→ **ASSIGNMENT**
Retype the records word for word. Skip every image.

→ **TASK INPUTS**
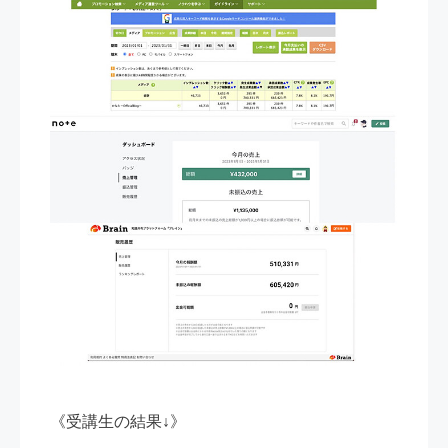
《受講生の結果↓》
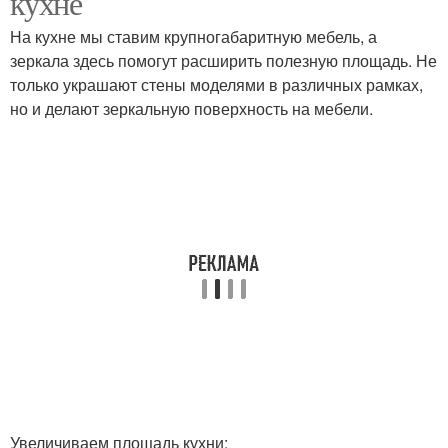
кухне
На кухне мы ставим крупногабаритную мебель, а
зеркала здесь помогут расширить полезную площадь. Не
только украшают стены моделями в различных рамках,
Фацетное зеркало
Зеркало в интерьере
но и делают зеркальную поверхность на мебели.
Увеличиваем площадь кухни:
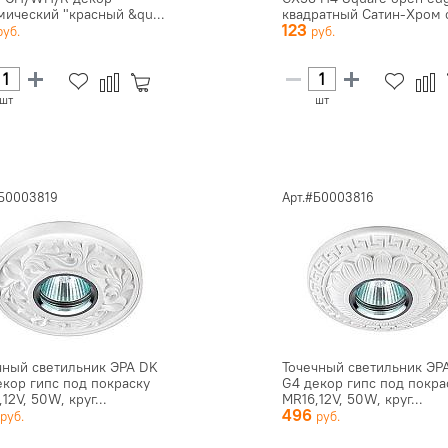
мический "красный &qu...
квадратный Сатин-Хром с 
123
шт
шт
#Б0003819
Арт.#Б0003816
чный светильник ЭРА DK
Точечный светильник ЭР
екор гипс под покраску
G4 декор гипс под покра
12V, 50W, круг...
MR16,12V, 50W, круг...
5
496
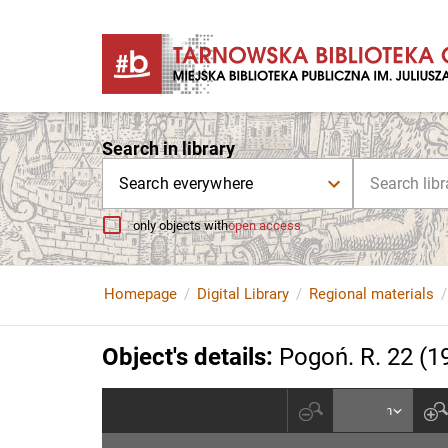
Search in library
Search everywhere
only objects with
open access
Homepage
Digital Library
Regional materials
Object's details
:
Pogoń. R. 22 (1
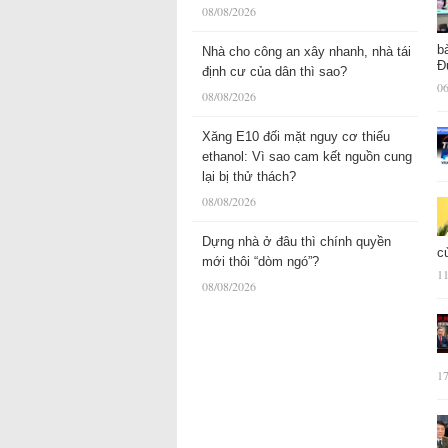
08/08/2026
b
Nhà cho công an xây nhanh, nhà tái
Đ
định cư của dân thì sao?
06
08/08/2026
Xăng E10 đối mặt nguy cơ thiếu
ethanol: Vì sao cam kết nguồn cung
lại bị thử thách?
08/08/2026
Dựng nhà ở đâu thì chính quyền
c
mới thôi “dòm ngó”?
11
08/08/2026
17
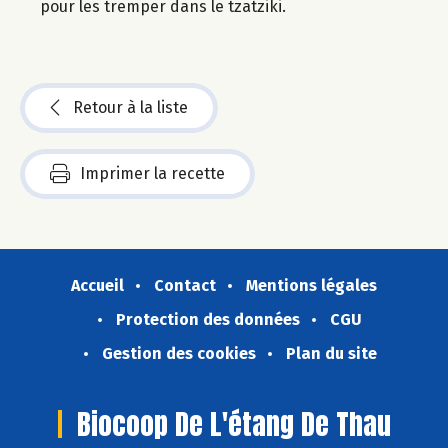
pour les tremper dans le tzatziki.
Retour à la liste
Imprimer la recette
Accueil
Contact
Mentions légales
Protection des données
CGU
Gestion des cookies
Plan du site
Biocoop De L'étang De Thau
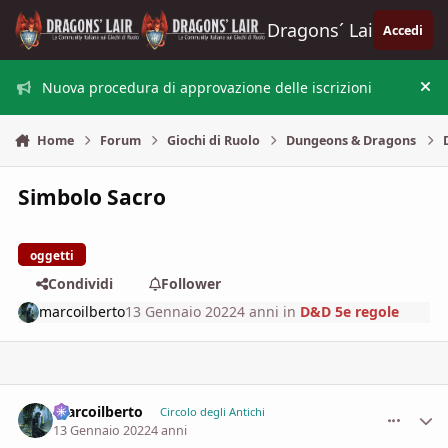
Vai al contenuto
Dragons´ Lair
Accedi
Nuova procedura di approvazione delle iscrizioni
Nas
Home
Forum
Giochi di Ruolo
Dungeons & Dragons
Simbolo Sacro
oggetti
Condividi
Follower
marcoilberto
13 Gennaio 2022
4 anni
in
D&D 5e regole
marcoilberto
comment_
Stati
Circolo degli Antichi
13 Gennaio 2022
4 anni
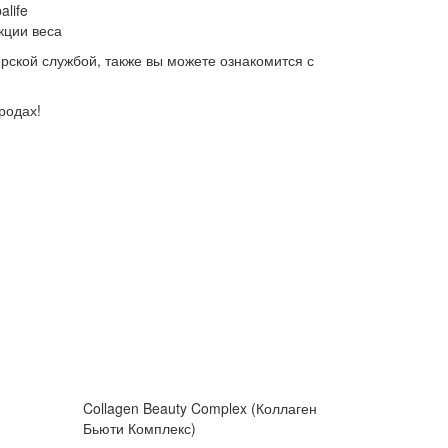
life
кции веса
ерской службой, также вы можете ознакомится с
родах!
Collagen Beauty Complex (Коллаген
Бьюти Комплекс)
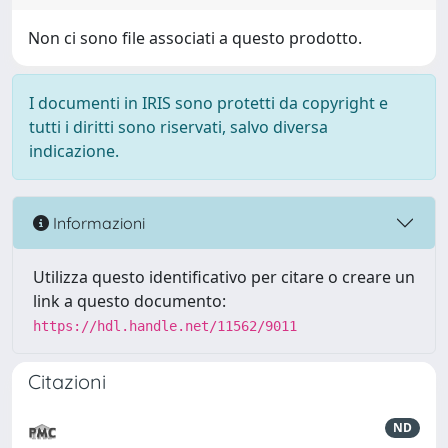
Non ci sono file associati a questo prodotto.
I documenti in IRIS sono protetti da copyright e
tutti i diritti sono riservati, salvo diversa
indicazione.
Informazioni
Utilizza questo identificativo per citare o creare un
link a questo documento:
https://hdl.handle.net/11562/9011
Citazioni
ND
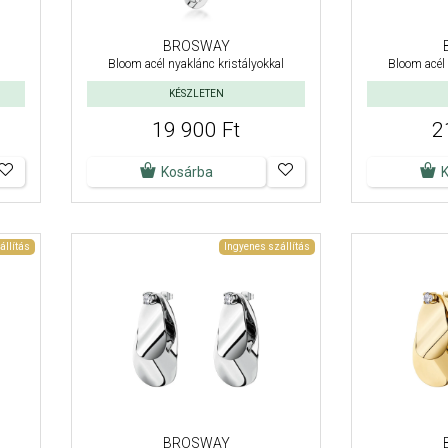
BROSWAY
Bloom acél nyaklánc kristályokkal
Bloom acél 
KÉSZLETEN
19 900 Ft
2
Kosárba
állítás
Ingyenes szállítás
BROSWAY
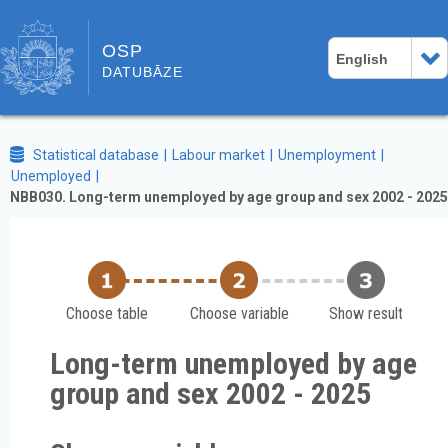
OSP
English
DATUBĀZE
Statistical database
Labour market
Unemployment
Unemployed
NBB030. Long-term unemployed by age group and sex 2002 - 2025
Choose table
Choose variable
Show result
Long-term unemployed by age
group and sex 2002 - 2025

→ **EXERCISE RESULT**
《受講生の結果↓》
кухне
На кухне мы ставим крупногабаритную мебель, а
зеркала здесь помогут расширить полезную площадь. Не
только украшают стены моделями в различных рамках,
Фацетное зеркало
Зеркало в интерьере
но и делают зеркальную поверхность на мебели.
Увеличиваем площадь кухни:
мический "красный &qu...
квадратный Сатин-Хром с 
123
шт
шт
#Б0003819
Арт.#Б0003816
чный светильник ЭРА DK
Точечный светильник ЭР
екор гипс под покраску
G4 декор гипс под покра
12V, 50W, круг...
MR16,12V, 50W, круг...
5
496
Search in library
Search everywhere
only objects with
open access
Homepage
Digital Library
Regional materials
Object's details
:
Pogoń. R. 22 (1
08/08/2026
b
Nhà cho công an xây nhanh, nhà tái
Đ
định cư của dân thì sao?
06
08/08/2026
Xăng E10 đối mặt nguy cơ thiếu
ethanol: Vì sao cam kết nguồn cung
lại bị thử thách?
08/08/2026
Dựng nhà ở đâu thì chính quyền
c
mới thôi “dòm ngó”?
11
08/08/2026
17
pour les tremper dans le tzatziki.
Retour à la liste
Imprimer la recette
Accueil
Contact
Mentions légales
Protection des données
CGU
Gestion des cookies
Plan du site
Biocoop De L'étang De Thau
Vai al contenuto
Dragons´ Lair
Accedi
Nuova procedura di approvazione delle iscrizioni
Nas
Home
Forum
Giochi di Ruolo
Dungeons & Dragons
Simbolo Sacro
oggetti
Condividi
Follower
marcoilberto
13 Gennaio 2022
4 anni
in
D&D 5e regole
marcoilberto
comment_
Stati
Circolo degli Antichi
13 Gennaio 2022
4 anni
life
кции веса
ерской службой, также вы можете ознакомится с
родах!
Collagen Beauty Complex (Коллаген
Бьюти Комплекс)
Non ci sono file associati a questo prodotto.
I documenti in IRIS sono protetti da copyright e
tutti i diritti sono riservati, salvo diversa
indicazione.
Informazioni
Utilizza questo identificativo per citare o creare un
link a questo documento:
https://hdl.handle.net/11562/9011
Citazioni
ND
BROSWAY
Bloom acél nyaklánc kristályokkal
Bloom acél 
KÉSZLETEN
19 900 Ft
2
Kosárba
állítás
Ingyenes szállítás
BROSWAY
OSP
English
DATUBĀZE
Statistical database
Labour market
Unemployment
Unemployed
NBB030. Long-term unemployed by age group and sex 2002 - 2025
Choose table
Choose variable
Show result
Long-term unemployed by age
group and sex 2002 - 2025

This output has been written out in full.